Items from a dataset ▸
━━━━━━━━━━━━━━━━━━━━

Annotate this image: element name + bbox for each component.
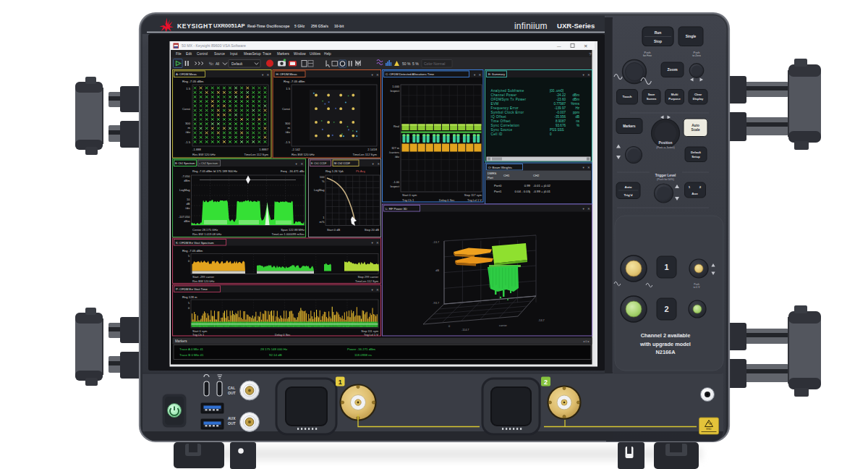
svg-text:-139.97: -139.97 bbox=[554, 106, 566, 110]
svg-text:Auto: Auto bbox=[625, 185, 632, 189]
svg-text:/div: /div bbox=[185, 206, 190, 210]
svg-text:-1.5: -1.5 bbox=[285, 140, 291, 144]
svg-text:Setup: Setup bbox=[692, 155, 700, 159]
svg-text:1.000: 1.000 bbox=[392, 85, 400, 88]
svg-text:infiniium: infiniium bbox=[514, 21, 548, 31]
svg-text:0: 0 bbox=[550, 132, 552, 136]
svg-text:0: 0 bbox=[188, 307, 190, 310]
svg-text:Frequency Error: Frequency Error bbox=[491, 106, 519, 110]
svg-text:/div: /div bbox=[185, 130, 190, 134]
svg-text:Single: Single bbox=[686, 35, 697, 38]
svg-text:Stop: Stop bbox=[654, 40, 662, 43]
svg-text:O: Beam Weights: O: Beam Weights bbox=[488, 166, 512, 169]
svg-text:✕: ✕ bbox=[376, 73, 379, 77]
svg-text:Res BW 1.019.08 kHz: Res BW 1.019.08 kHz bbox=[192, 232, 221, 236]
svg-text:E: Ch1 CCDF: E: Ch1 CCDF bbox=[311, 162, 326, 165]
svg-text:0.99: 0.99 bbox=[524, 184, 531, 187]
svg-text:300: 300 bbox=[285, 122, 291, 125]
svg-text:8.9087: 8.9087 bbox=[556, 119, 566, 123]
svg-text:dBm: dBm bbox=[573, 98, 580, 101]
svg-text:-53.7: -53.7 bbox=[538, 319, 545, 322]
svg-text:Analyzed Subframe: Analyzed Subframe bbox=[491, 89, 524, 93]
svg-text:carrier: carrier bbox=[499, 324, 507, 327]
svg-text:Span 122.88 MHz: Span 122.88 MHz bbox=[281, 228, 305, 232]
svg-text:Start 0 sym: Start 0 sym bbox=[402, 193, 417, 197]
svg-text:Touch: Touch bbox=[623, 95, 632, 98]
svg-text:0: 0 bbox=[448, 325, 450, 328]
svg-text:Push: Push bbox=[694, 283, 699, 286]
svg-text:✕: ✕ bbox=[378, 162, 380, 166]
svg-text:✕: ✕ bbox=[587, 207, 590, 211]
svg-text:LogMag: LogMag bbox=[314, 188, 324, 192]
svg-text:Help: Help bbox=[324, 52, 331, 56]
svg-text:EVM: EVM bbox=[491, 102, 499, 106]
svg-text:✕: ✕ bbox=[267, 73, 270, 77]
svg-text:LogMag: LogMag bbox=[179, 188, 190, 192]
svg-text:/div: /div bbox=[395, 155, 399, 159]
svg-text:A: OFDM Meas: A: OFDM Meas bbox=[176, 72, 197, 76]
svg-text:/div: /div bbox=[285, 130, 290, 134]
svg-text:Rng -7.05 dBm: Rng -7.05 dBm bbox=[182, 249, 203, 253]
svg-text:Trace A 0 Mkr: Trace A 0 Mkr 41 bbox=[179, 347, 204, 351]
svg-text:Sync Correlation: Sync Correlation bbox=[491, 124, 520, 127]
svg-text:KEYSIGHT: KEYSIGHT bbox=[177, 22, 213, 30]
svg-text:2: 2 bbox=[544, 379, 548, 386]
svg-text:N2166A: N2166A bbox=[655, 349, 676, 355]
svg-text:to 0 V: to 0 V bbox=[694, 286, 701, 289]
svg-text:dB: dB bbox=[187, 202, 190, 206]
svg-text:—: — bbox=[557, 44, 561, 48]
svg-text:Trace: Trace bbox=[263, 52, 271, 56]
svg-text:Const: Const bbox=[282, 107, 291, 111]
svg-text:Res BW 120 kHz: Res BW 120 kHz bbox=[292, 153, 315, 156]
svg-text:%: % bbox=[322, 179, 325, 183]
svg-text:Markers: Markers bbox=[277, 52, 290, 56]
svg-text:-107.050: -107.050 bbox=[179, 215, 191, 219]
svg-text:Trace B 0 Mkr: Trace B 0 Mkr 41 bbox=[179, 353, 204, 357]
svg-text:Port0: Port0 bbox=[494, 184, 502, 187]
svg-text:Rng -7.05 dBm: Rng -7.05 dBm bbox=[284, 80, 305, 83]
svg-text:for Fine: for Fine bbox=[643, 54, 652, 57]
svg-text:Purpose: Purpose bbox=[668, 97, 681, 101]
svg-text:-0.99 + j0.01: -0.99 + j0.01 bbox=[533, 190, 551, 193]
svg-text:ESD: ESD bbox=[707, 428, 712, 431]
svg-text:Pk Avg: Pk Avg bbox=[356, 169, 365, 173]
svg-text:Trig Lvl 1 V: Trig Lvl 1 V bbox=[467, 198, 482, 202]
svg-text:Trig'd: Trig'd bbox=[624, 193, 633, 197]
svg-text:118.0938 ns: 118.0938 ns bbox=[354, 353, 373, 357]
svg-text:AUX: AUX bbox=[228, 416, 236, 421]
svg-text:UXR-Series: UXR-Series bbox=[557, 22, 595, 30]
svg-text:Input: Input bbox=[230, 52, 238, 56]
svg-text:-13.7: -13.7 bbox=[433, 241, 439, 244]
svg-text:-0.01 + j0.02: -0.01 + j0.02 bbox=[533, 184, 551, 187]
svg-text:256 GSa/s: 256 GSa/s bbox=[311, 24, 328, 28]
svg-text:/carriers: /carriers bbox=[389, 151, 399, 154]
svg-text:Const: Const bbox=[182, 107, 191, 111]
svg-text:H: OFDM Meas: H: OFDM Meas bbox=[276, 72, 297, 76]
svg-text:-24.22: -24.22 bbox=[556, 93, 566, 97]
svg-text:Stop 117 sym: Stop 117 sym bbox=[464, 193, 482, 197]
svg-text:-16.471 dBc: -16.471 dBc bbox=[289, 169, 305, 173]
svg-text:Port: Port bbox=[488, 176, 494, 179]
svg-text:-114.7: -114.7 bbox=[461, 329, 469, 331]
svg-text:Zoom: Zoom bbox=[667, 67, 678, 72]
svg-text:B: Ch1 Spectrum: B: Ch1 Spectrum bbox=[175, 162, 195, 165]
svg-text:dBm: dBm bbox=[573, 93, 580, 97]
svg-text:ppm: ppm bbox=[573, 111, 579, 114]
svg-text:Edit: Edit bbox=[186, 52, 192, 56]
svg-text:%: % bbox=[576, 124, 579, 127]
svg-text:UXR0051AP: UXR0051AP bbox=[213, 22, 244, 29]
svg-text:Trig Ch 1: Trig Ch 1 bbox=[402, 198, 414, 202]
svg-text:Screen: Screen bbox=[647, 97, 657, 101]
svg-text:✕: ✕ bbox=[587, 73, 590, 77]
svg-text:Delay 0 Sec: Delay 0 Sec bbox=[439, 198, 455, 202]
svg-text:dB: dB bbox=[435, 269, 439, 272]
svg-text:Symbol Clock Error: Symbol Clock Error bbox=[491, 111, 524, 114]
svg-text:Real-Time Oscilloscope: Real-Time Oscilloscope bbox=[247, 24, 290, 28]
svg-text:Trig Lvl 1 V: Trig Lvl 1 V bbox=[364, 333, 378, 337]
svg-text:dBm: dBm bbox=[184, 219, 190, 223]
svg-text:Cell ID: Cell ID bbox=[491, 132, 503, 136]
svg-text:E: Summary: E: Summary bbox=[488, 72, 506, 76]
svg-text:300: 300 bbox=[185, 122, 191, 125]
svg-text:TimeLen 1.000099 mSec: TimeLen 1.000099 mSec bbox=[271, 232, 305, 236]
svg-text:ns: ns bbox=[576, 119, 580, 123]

━━━━━━━━━━━━━━━━━━━━

WORK TASK ▸ Only the records are wanted, copied exactly, with the pictures dropped.

SOLUTION TO THE EXERCISE ▸
Annotate this image: element name + bbox for each component.
svg-text:-139.97: -139.97 bbox=[554, 106, 566, 110]
svg-text:Auto: Auto bbox=[625, 185, 632, 189]
svg-text:/div: /div bbox=[185, 206, 190, 210]
svg-text:-1.5: -1.5 bbox=[285, 140, 291, 144]
svg-text:Setup: Setup bbox=[692, 155, 700, 159]
svg-text:1.000: 1.000 bbox=[392, 85, 400, 88]
svg-text:infiniium: infiniium bbox=[514, 21, 548, 31]
svg-text:0: 0 bbox=[550, 132, 552, 136]
svg-text:0: 0 bbox=[188, 307, 190, 310]
svg-text:Frequency Error: Frequency Error bbox=[491, 106, 519, 110]
svg-text:/div: /div bbox=[185, 130, 190, 134]
svg-text:Single: Single bbox=[686, 35, 697, 38]
svg-text:Stop: Stop bbox=[654, 40, 662, 43]
svg-text:O: Beam Weights: O: Beam Weights bbox=[488, 166, 512, 169]
svg-text:✕: ✕ bbox=[376, 73, 379, 77]
svg-text:Res BW 1.019.08 kHz: Res BW 1.019.08 kHz bbox=[192, 232, 221, 236]
svg-text:E: Ch1 CCDF: E: Ch1 CCDF bbox=[311, 162, 326, 165]
svg-text:0.99: 0.99 bbox=[524, 184, 531, 187]
svg-text:300: 300 bbox=[285, 122, 291, 125]
svg-text:8.9087: 8.9087 bbox=[556, 119, 566, 123]
svg-text:dBm: dBm bbox=[573, 98, 580, 101]
svg-text:-53.7: -53.7 bbox=[538, 319, 545, 322]
svg-text:Analyzed Subframe: Analyzed Subframe bbox=[491, 89, 524, 93]
svg-text:carrier: carrier bbox=[499, 324, 507, 327]
svg-text:Span 122.88 MHz: Span 122.88 MHz bbox=[281, 228, 305, 232]
svg-text:Start 0 sym: Start 0 sym bbox=[402, 193, 417, 197]
svg-text:Touch: Touch bbox=[623, 95, 632, 98]
svg-text:0: 0 bbox=[448, 325, 450, 328]
svg-text:Push: Push bbox=[694, 283, 699, 286]
svg-text:✕: ✕ bbox=[378, 162, 380, 166]
svg-text:✕: ✕ bbox=[587, 207, 590, 211]
svg-text:LogMag: LogMag bbox=[314, 188, 324, 192]
svg-text:Help: Help bbox=[324, 52, 331, 56]
svg-text:EVM: EVM bbox=[491, 102, 499, 106]
svg-text:✕: ✕ bbox=[267, 73, 270, 77]
svg-text:LogMag: LogMag bbox=[179, 188, 190, 192]
svg-text:/div: /div bbox=[395, 155, 399, 159]
svg-text:A: OFDM Meas: A: OFDM Meas bbox=[176, 72, 197, 76]
svg-text:/div: /div bbox=[285, 130, 290, 134]
svg-text:Rng -7.05 dBm: Rng -7.05 dBm bbox=[182, 249, 203, 253]
svg-text:Trace A 0 Mkr: Trace A 0 Mkr 41 bbox=[179, 347, 204, 351]
svg-text:Sync Correlation: Sync Correlation bbox=[491, 124, 520, 127]
svg-text:KEYSIGHT: KEYSIGHT bbox=[177, 22, 213, 30]
svg-text:2: 2 bbox=[544, 379, 548, 386]
svg-text:N2166A: N2166A bbox=[655, 349, 676, 355]
svg-text:to 0 V: to 0 V bbox=[694, 286, 701, 289]
svg-text:dB: dB bbox=[187, 202, 190, 206]
svg-text:—: — bbox=[557, 44, 561, 48]
svg-text:Trace: Trace bbox=[263, 52, 271, 56]
svg-text:Const: Const bbox=[282, 107, 291, 111]
svg-text:Res BW 120 kHz: Res BW 120 kHz bbox=[292, 153, 315, 156]
svg-text:%: % bbox=[322, 179, 325, 183]
svg-text:Markers: Markers bbox=[277, 52, 290, 56]
svg-text:-107.050: -107.050 bbox=[179, 215, 191, 219]
svg-text:Trace B 0 Mkr: Trace B 0 Mkr 41 bbox=[179, 353, 204, 357]
svg-text:Port0: Port0 bbox=[494, 184, 502, 187]
svg-text:Rng -7.05 dBm: Rng -7.05 dBm bbox=[284, 80, 305, 83]
svg-text:for Fine: for Fine bbox=[643, 54, 652, 57]
svg-text:Purpose: Purpose bbox=[668, 97, 681, 101]
svg-text:-0.99 + j0.01: -0.99 + j0.01 bbox=[533, 190, 551, 193]
svg-text:ESD: ESD bbox=[707, 428, 712, 431]
svg-text:Pk Avg: Pk Avg bbox=[356, 169, 365, 173]
svg-text:Trig Lvl 1 V: Trig Lvl 1 V bbox=[467, 198, 482, 202]
svg-text:Trig'd: Trig'd bbox=[624, 193, 633, 197]
svg-text:118.0938 ns: 118.0938 ns bbox=[354, 353, 373, 357]
svg-text:AUX: AUX bbox=[228, 416, 236, 421]
svg-text:UXR-Series: UXR-Series bbox=[557, 22, 595, 30]
svg-text:Input: Input bbox=[230, 52, 238, 56]
svg-text:-13.7: -13.7 bbox=[433, 241, 439, 244]
svg-text:-0.01 + j0.02: -0.01 + j0.02 bbox=[533, 184, 551, 187]
svg-text:256 GSa/s: 256 GSa/s bbox=[311, 24, 328, 28]
svg-text:/carriers: /carriers bbox=[389, 151, 399, 154]
svg-text:Const: Const bbox=[182, 107, 191, 111]
svg-text:H: OFDM Meas: H: OFDM Meas bbox=[276, 72, 297, 76]
svg-text:-24.22: -24.22 bbox=[556, 93, 566, 97]
svg-text:Stop 117 sym: Stop 117 sym bbox=[464, 193, 482, 197]
svg-text:-16.471 dBc: -16.471 dBc bbox=[289, 169, 305, 173]
svg-text:Port: Port bbox=[488, 176, 494, 179]
svg-text:-114.7: -114.7 bbox=[461, 329, 469, 331]
svg-text:Zoom: Zoom bbox=[667, 67, 678, 72]
svg-text:B: Ch1 Spectrum: B: Ch1 Spectrum bbox=[175, 162, 195, 165]
svg-text:dBm: dBm bbox=[573, 93, 580, 97]
svg-text:ppm: ppm bbox=[573, 111, 579, 114]
svg-text:Edit: Edit bbox=[186, 52, 192, 56]
svg-text:%: % bbox=[576, 124, 579, 127]
svg-text:UXR0051AP: UXR0051AP bbox=[213, 22, 244, 29]
svg-text:Trig Ch 1: Trig Ch 1 bbox=[402, 198, 414, 202]
svg-text:Screen: Screen bbox=[647, 97, 657, 101]
svg-text:✕: ✕ bbox=[587, 73, 590, 77]
svg-text:Delay 0 Sec: Delay 0 Sec bbox=[439, 198, 455, 202]
svg-text:dB: dB bbox=[435, 269, 439, 272]
svg-text:Symbol Clock Error: Symbol Clock Error bbox=[491, 111, 524, 114]
svg-text:Real-Time Oscilloscope: Real-Time Oscilloscope bbox=[247, 24, 290, 28]
svg-text:Trig Lvl 1 V: Trig Lvl 1 V bbox=[364, 333, 378, 337]
svg-text:dBm: dBm bbox=[184, 219, 190, 223]
svg-text:Cell ID: Cell ID bbox=[491, 132, 503, 136]
svg-text:E: Summary: E: Summary bbox=[488, 72, 506, 76]
svg-text:300: 300 bbox=[185, 122, 191, 125]
svg-text:TimeLen 1.000099 mSec: TimeLen 1.000099 mSec bbox=[271, 232, 305, 236]
svg-text:ns: ns bbox=[576, 119, 580, 123]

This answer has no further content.